* Problem statement *
Copy every line below where the string "practices" is found.

BEGIN Data

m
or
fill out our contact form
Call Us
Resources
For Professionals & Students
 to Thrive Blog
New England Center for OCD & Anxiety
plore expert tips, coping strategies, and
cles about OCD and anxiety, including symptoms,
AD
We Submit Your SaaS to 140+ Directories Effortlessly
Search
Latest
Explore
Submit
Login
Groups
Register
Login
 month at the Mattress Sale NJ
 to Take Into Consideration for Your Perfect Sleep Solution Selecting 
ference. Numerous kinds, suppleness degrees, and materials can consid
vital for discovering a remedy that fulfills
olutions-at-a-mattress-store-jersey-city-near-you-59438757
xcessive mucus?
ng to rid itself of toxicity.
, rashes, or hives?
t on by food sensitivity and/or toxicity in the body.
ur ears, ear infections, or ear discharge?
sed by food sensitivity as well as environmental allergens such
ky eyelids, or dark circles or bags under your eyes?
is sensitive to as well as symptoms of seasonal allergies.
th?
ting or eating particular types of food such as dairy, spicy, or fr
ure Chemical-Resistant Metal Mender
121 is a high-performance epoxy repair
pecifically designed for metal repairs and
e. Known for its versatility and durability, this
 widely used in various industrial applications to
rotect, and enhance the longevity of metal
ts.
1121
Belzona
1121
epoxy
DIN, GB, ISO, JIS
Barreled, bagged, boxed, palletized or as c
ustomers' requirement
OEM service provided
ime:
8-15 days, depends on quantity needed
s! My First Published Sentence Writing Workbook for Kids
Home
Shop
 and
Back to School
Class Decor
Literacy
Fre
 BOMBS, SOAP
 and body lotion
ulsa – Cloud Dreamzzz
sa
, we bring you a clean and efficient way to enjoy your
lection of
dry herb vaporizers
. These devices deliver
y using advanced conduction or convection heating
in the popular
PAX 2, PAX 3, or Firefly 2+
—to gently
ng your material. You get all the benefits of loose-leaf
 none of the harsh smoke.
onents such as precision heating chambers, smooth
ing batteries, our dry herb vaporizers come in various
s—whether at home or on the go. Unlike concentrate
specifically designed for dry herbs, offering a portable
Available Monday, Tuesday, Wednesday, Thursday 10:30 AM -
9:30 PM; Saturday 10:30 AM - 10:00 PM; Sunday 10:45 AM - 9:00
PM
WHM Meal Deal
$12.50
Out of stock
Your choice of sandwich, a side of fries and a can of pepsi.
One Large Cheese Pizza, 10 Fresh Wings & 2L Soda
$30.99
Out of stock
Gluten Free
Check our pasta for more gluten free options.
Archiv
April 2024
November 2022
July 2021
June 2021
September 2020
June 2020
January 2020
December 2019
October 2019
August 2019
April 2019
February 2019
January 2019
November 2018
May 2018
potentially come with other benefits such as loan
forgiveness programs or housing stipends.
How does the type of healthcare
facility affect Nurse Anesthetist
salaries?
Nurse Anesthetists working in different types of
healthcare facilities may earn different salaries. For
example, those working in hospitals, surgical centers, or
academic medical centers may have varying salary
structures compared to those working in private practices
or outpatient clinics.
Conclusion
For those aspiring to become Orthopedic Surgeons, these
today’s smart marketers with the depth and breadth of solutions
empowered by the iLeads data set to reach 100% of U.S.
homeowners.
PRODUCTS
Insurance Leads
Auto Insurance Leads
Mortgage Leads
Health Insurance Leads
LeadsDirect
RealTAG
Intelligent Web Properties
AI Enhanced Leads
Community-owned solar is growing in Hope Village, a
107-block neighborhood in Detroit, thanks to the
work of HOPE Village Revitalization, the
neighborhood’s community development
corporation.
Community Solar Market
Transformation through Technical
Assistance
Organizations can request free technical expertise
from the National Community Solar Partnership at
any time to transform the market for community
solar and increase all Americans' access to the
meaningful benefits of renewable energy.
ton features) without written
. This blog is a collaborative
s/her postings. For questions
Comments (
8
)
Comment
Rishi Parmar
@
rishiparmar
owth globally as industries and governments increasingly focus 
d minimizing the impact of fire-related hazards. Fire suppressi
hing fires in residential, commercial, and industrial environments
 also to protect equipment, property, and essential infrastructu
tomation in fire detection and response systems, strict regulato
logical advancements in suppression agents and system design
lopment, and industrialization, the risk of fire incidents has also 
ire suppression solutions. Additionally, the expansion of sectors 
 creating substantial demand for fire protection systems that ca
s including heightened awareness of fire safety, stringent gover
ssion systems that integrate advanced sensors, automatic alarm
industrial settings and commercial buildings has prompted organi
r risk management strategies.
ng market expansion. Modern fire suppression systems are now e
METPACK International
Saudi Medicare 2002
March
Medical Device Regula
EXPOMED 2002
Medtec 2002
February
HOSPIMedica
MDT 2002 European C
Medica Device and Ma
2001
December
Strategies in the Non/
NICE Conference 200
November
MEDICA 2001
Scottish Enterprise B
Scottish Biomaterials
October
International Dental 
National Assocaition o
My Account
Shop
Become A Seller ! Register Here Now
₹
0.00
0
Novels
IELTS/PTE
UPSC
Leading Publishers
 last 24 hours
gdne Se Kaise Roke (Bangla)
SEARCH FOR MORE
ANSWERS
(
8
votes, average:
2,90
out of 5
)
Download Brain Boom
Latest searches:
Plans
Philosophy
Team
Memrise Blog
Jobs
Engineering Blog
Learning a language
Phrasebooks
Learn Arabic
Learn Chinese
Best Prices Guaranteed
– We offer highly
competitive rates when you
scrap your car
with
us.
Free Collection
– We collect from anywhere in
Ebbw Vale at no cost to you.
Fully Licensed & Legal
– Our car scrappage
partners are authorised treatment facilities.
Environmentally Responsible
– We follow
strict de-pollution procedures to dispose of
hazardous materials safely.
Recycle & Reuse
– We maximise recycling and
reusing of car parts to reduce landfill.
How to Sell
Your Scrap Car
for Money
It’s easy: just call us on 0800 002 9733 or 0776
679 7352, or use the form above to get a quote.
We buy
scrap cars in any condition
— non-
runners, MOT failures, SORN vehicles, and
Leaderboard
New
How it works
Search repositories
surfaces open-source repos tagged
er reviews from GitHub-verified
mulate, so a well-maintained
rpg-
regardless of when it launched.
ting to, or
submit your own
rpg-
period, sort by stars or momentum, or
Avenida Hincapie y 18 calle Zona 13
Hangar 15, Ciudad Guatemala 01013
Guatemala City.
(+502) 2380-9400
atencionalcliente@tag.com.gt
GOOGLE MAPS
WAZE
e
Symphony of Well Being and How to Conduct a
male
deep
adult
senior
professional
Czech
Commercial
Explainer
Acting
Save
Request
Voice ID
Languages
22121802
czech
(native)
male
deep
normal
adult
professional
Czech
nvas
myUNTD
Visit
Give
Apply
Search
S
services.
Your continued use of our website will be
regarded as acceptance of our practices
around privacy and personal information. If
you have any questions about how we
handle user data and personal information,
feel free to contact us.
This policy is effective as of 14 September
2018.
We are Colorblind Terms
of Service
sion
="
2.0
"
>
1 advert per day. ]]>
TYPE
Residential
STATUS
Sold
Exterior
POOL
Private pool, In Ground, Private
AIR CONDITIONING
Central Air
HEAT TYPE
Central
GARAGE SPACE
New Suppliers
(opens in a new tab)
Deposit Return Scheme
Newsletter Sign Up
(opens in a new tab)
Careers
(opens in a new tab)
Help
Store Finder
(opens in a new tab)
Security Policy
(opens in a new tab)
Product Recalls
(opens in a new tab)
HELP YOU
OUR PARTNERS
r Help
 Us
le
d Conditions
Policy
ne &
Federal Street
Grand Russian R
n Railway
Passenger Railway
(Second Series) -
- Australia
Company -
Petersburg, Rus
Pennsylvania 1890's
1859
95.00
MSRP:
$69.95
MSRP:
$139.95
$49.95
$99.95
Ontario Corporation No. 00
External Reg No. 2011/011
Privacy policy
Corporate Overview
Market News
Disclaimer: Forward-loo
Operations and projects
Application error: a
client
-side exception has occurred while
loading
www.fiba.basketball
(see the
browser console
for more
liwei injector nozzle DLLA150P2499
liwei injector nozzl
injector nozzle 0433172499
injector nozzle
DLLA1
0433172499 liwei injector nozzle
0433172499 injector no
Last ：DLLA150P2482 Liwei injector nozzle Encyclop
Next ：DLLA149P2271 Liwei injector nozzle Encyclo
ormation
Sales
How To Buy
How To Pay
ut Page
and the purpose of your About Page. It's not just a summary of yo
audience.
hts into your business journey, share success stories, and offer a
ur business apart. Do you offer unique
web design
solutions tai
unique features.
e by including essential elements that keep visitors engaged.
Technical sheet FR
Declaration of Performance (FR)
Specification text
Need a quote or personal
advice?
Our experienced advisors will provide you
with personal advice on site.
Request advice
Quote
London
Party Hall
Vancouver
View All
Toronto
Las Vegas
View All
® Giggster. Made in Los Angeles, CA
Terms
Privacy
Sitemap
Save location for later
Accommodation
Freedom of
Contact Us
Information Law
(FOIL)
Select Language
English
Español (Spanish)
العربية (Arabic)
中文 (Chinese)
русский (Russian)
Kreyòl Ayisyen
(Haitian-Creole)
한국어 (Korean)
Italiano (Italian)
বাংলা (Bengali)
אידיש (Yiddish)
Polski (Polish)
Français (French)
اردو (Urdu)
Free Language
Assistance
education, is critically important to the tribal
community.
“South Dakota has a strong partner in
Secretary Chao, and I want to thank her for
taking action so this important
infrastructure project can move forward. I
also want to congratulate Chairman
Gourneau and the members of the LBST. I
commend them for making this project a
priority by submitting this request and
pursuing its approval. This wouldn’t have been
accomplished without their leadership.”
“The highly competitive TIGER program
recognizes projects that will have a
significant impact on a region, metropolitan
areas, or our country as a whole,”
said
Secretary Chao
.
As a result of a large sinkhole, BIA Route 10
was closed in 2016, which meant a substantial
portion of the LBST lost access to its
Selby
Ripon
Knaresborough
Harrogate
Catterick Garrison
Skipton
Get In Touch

END Data

* Written response *
structures compared to those working in private practices
regarded as acceptance of our practices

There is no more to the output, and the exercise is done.